I've loved his playing because of its brilliant improvisational
inventiveness, unique expressiveness, individual presence and originality.
When I first listened closely to him playing saxophone, flute and
bass clarinet around the age of 13 to 14, I was
amazed by the soaring powerful lines with their dense content.
To me this was real improvisation which drew on tradition yet moved
forward into new areas. His use of speech inflected phrasing,
pitch bending, birdsong and interesting lines and intervals, delivered
with astonishing elliptical phrasing and speed made most solos, and
certainly those by guitarists sound limited and unimaginitive.

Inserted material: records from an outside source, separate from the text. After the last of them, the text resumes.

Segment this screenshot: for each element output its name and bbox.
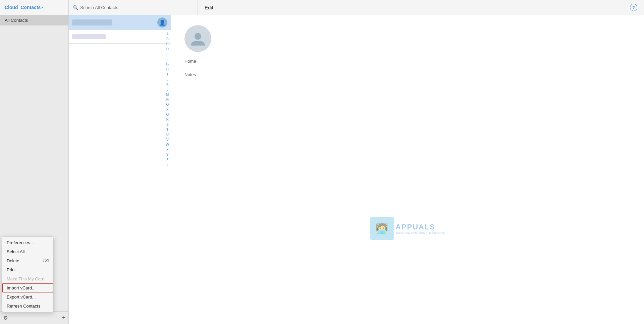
brand-tagline: TECH HOW-TO'S FROM THE EXPERTS [395, 231, 445, 234]
alpha-letter-l[interactable]: L [166, 87, 169, 92]
sidebar-bottom: ⚙ + [0, 311, 68, 324]
help-button[interactable]: ? [630, 4, 637, 11]
alpha-letter-g[interactable]: G [165, 62, 169, 67]
search-input[interactable] [80, 5, 194, 10]
contact-avatar-large [184, 25, 211, 52]
context-menu-item-print[interactable]: Print [2, 265, 53, 274]
second-contact-row[interactable] [69, 30, 171, 44]
alpha-letter-b[interactable]: B [166, 37, 169, 42]
search-icon: 🔍 [73, 5, 78, 10]
svg-point-0 [195, 33, 201, 40]
alpha-letter-y[interactable]: Y [166, 153, 169, 157]
edit-label: Edit [205, 5, 213, 10]
alpha-letter-f[interactable]: F [166, 57, 169, 62]
gear-button[interactable]: ⚙ [3, 315, 8, 321]
alpha-letter-a[interactable]: A [166, 32, 169, 37]
selected-contact-name [72, 19, 112, 25]
left-panel-header: iCloud Contacts ▾ [0, 0, 69, 15]
add-contact-button[interactable]: + [61, 314, 65, 321]
alpha-letter-d[interactable]: D [166, 47, 169, 52]
alpha-letter-z[interactable]: Z [166, 158, 169, 162]
alpha-letter-q[interactable]: Q [165, 112, 169, 117]
context-menu-item-select-all[interactable]: Select All [2, 247, 53, 256]
alphabet-index: ABCDEFGHIJKLMNOPQRSTUVWXYZ# [164, 30, 171, 169]
alpha-letter-i[interactable]: I [166, 72, 169, 77]
detail-panel: Home Notes 🧑‍💻 APPUALS TECH HOW-TO'S FRO… [171, 15, 644, 324]
alpha-letter-u[interactable]: U [166, 132, 169, 137]
avatar-silhouette-icon [190, 30, 206, 47]
watermark-text-block: APPUALS TECH HOW-TO'S FROM THE EXPERTS [395, 223, 445, 234]
sidebar-item-all-contacts[interactable]: All Contacts [0, 15, 68, 25]
delete-icon: ⌫ [43, 258, 49, 263]
app-separator [19, 5, 20, 10]
brand-name: APPUALS [395, 223, 445, 231]
watermark-logo: 🧑‍💻 [370, 217, 394, 240]
edit-area: Edit ? [198, 0, 644, 15]
home-field-label: Home [184, 59, 631, 68]
alpha-letter-p[interactable]: P [166, 107, 169, 112]
left-sidebar: All Contacts Preferences...Select AllDel… [0, 15, 69, 324]
alpha-letter-s[interactable]: S [166, 122, 169, 127]
notes-field-label: Notes [184, 72, 631, 77]
alpha-letter-#[interactable]: # [166, 163, 169, 167]
alpha-letter-x[interactable]: X [166, 148, 169, 152]
alpha-letter-r[interactable]: R [166, 117, 169, 122]
alpha-letter-e[interactable]: E [166, 52, 169, 57]
alpha-letter-v[interactable]: V [166, 138, 169, 142]
alpha-letter-n[interactable]: N [166, 97, 169, 102]
contacts-list-panel: 👤 ABCDEFGHIJKLMNOPQRSTUVWXYZ# [69, 15, 171, 324]
search-area: 🔍 [69, 0, 198, 15]
alpha-letter-w[interactable]: W [165, 143, 170, 147]
alpha-letter-o[interactable]: O [165, 102, 169, 107]
context-menu-item-refresh-contacts[interactable]: Refresh Contacts [2, 302, 53, 311]
alpha-letter-m[interactable]: M [165, 92, 169, 97]
alpha-letter-j[interactable]: J [166, 77, 169, 82]
context-menu-item-preferences[interactable]: Preferences... [2, 238, 53, 247]
alpha-letter-c[interactable]: C [166, 42, 169, 47]
context-menu-item-import-vcard[interactable]: Import vCard... [2, 283, 53, 292]
context-menu-item-delete[interactable]: Delete⌫ [2, 256, 53, 265]
context-menu: Preferences...Select AllDelete⌫PrintMake… [2, 236, 54, 312]
icloud-label: iCloud [3, 5, 18, 10]
watermark: 🧑‍💻 APPUALS TECH HOW-TO'S FROM THE EXPER… [370, 217, 445, 240]
contacts-list-header[interactable]: 👤 [69, 15, 171, 30]
second-contact-name [72, 34, 106, 39]
alpha-letter-t[interactable]: T [166, 127, 169, 132]
main-content: All Contacts Preferences...Select AllDel… [0, 15, 644, 324]
alpha-letter-h[interactable]: H [166, 67, 169, 72]
context-menu-item-make-my-card: Make This My Card [2, 274, 53, 283]
contacts-caret-icon[interactable]: ▾ [41, 5, 43, 10]
contacts-label[interactable]: Contacts [20, 5, 41, 10]
avatar-icon: 👤 [159, 19, 166, 26]
top-bar: iCloud Contacts ▾ 🔍 Edit ? [0, 0, 644, 15]
context-menu-item-export-vcard[interactable]: Export vCard... [2, 292, 53, 302]
alpha-letter-k[interactable]: K [166, 82, 169, 87]
contact-avatar-small: 👤 [157, 17, 167, 28]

His
records Out There, Outward Bound, Out To Lunch, and his playing with
Charles Mingus, John Coltrane and Oliver Nelson were hugely important
to me and he was a primary musical catalyst.
Munir Bashir
I have a particular interest and affinity with music from the Middle
East and North Africa. I went to a festival of music from the Islamic
world in my early twenties and was moved and fascinated by the sound,
timbres and moods. I found the microtonal approaches and melodic
development appealing.
On one occasion I saw the great Iraqi oud player Munir Bashir, one
of the true masters of the Arabic classical music tradition. His
contemplative yet powerful improvising had a big effect on me and
influenced my own approach to guitar playing. Hearing the sound of
the oud and its paradoxical power and intimacy convinced me that
I had to get back to playing a nylon string guitar and try to use
space and create atmospheres which were evocative. It reminded me
that the instrument should be like a human voice.
I've
often listened to his recordings starting with The Art of the Oud,
and they have mystique and an inner intelligence which can take
people on a journey and impart perceptions of deeper levels. The
Arabic maqam system of musical organisation and improvisation
is something which has always interested me. It offers a wider and
more expressive approach to notes than the narrow European tempered
system.
Munir
Bashir's example helped me to think about my own British
and European traditions and culture. I wanted to play my own
music and improvisation based on roots in Britain with ideas
from around the world and forge an innovative and progressive
path.
MANY OTHERS
At the
moment I don't have the time to write about all the other influences
such as Bach, Ali Akbar Khan and John Coltrane. Hopefully I will
get round to this eventually. And of course there are
guitarists such as Django Reinhardt, Paco de Lucia and Jimi Hendrix.